We paused right there and discussed logical fallacies. We've been reading "76 Fallacies," and it makes you want to name the fallacy, which I'm sorry I can't do.

But look what Williams did there (purporting to convey the White House message). Obama made promises he knew he wasn't going to keep, and he did it to get the law passed, and people are outraged over that.  The White House talking point is to state a promise that Obama didn't make, as if to shift responsibility to the imaginary people who imagined they'd get that imaginary promise met.
The idea is that you had people who were uninsured, people who were underinsured, and what the Affordable Care Act does is it sets minimum standards for networks, to make sure people have someplace to go, and there were so many people who had no place to go, and that's what they were addressing in trying to put in place this program.
Yeah, so they had a problem they were aiming at, but they caused havoc throughout the system even for people who were not part of the problem.
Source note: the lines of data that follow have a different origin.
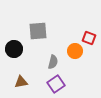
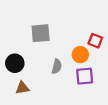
black circle: (14, 49) -> (15, 63), moved
purple square: (56, 84) -> (85, 76), moved, turned 30

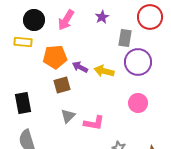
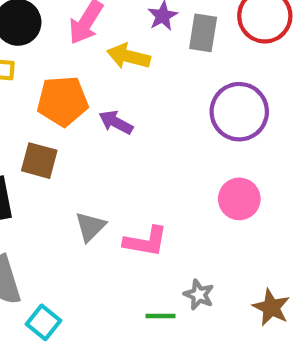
gray rectangle: (125, 38) -> (203, 33), moved
yellow arrow: (104, 71) -> (129, 56), moved
brown square: (62, 85) -> (39, 161), moved, turned 30

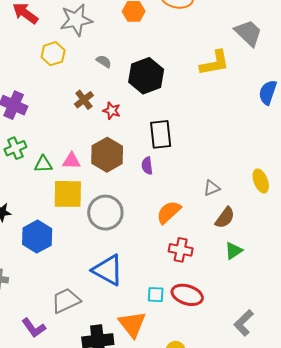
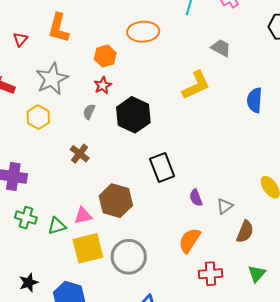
gray trapezoid: (248, 33) -> (221, 48), size x0.7
gray semicircle: (104, 61) -> (89, 112), turned -84
red star: (112, 111) -> (103, 85), moved, turned -30
green cross: (15, 148) -> (26, 218), turned -35
purple semicircle: (147, 166) -> (196, 198), moved
green triangle: (233, 251) -> (257, 274), moved

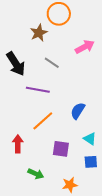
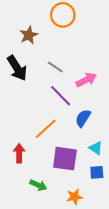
brown star: (39, 33) -> (29, 35), moved
pink arrow: (85, 47) -> (86, 80), moved
purple line: (38, 90) -> (61, 96), moved, turned 35
purple square: (61, 149) -> (65, 159), size x1.4

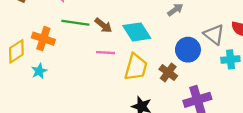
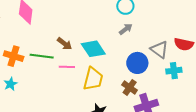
green line: (75, 23) -> (42, 56), moved
brown cross: (168, 72) -> (130, 87), moved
The White House message is that we should only judge their actions by the effect on what they targeted, even though there were big spillover effects.

Also, they're saying they only tried to ensure "someplace" for everyone to go, and "place" meant a place with "minimum standards," but those "minimum standards" are actually rather high (higher than those plans that you might have liked and believed you'd be allowed to keep).
And yet I mean, the attacks, I think this is just, again, more attacks coming from Republicans who don't like the plan.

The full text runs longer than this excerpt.